Les droits des femmes et la crise climatique
Ce mini-cours sur les femmes et la crise climatique se veut un complément aux modules principaux du cours sur la Réforme féministe du droit de l'ANDF. L'ANDF est reconnaissante envers Rose Ghaedi pour son travail précieux en tant que principale autrice de ce mini-cours.

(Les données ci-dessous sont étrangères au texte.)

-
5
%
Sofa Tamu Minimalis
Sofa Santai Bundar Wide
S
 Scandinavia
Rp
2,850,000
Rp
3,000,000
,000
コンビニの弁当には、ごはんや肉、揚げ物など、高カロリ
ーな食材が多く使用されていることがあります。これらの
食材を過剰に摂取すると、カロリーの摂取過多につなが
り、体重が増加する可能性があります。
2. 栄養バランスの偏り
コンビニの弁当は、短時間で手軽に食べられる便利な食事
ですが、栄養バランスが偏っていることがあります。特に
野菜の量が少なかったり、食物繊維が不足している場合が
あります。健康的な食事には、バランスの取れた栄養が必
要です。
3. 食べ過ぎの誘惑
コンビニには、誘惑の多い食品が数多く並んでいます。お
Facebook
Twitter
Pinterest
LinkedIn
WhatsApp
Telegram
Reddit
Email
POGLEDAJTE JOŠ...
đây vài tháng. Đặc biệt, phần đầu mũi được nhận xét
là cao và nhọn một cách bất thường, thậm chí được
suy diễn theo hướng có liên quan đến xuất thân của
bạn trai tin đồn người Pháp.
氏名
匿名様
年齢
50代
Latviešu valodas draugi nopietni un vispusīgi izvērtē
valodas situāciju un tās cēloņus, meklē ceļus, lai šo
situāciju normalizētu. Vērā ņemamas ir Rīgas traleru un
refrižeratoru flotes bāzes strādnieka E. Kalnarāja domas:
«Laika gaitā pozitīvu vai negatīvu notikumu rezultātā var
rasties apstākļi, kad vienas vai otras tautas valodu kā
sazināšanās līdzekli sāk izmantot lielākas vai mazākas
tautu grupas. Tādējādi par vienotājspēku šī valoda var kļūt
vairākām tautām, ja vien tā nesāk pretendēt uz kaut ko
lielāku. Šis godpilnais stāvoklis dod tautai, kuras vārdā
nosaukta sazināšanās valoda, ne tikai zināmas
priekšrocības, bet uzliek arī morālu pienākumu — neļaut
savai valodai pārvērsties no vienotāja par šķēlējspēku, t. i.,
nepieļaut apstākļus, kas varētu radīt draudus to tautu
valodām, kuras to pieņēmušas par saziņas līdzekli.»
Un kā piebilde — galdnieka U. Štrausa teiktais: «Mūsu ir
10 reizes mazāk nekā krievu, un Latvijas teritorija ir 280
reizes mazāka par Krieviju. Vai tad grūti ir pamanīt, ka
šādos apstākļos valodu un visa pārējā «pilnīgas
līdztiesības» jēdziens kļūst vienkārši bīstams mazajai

Partie 1 : Les femmes et la crise climatique
Les changements climatiques ont une incidence indéniable sur les écosystèmes, les individus et les communautés du monde entier. Le Groupe d’experts intergouvernemental sur l’évolution du climat (GIEC) des Nations unies estime que la planète sera confrontée à des dangers climatiques inévitables au cours des deux prochaines décennies si le réchauffement se poursuit au rythme actuel, et que les conséquences seront plus graves, voire irréversibles, si ce niveau de réchauffement est dépassé. Les effets des changements climatiques étant de plus en plus graves et indéniables, la justice climatique devient un mouvement de plus en plus important. La justice climatique se réfère à l’idée que les différents impacts et les différentes responsabilités lié·es aux changements climatiques doivent être pris en compte. En effet, les changements climatiques peuvent avoir des impacts différents, et souvent plus graves, sur les groupes vulnérables. Les militant·es pour la justice climatique ont déjà souligné que le Nord est le principal moteur des changements climatiques et que le Sud est touché de manière disproportionnée par les aléas climatiques causés par ces changements. Cette conclusion est appuyée par le rapport d’évaluation du 6ème Cycle du groupe d’experts intergouvernemental sur l’évolution du climat. Quoique cette critique souligne avec précision les déséquilibres en matière de pouvoir, de capital et de capacité d’adaptation qui rendent certaines régions plus vulnérables aux effets des changements climatiques, elle ne reflète pas la vulnérabilité accrue de certains groupes du Nord – les femmes et les minorités – face aux conséquences des changements climatiques. Pour un résumé des dangers et des risques liés au climat au Canada, incluant les impacts différentiés sur les groupes vulnérables tels que les communautés autochtones, consultez le rapport 2022 de Santé Canada sur les changements climatiques.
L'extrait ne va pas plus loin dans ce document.